Page-level text extractions:
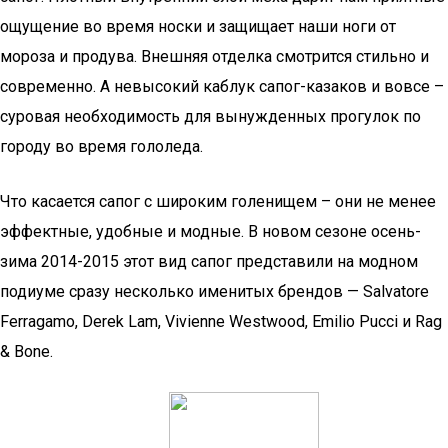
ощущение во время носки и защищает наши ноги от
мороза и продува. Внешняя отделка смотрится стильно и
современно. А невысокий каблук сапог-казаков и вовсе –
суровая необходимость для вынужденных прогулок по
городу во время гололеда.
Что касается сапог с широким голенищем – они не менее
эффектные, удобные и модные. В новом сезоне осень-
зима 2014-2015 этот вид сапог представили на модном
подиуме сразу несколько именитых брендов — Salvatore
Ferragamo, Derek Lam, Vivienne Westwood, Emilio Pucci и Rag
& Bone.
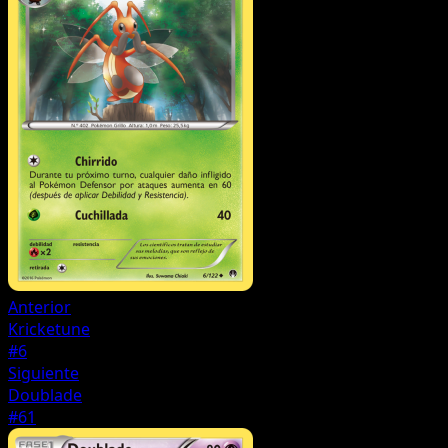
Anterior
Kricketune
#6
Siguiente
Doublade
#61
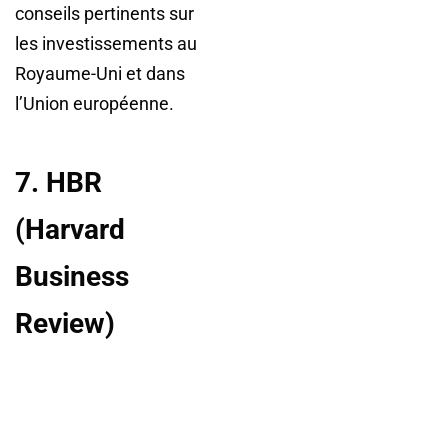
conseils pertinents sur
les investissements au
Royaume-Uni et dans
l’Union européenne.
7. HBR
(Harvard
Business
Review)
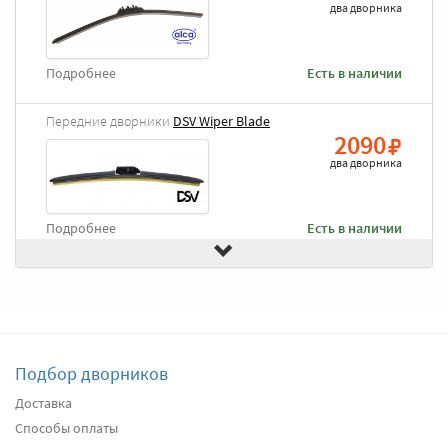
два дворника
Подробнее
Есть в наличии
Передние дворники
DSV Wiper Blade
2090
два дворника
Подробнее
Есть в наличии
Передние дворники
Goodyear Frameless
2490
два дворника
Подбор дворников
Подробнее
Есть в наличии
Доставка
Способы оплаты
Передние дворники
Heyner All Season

==

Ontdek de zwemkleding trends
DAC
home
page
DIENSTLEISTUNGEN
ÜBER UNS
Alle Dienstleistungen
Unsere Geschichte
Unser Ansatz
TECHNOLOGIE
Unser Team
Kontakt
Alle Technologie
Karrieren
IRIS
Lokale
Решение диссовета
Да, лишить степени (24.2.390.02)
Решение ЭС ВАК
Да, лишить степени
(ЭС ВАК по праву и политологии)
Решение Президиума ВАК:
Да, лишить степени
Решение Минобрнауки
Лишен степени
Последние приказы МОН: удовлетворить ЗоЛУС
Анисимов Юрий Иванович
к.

## [What you need to do]
Consider the entries above and return each line with the string "время".

## [Completed exercise]
ощущение во время носки и защищает наши ноги от
городу во время гололеда.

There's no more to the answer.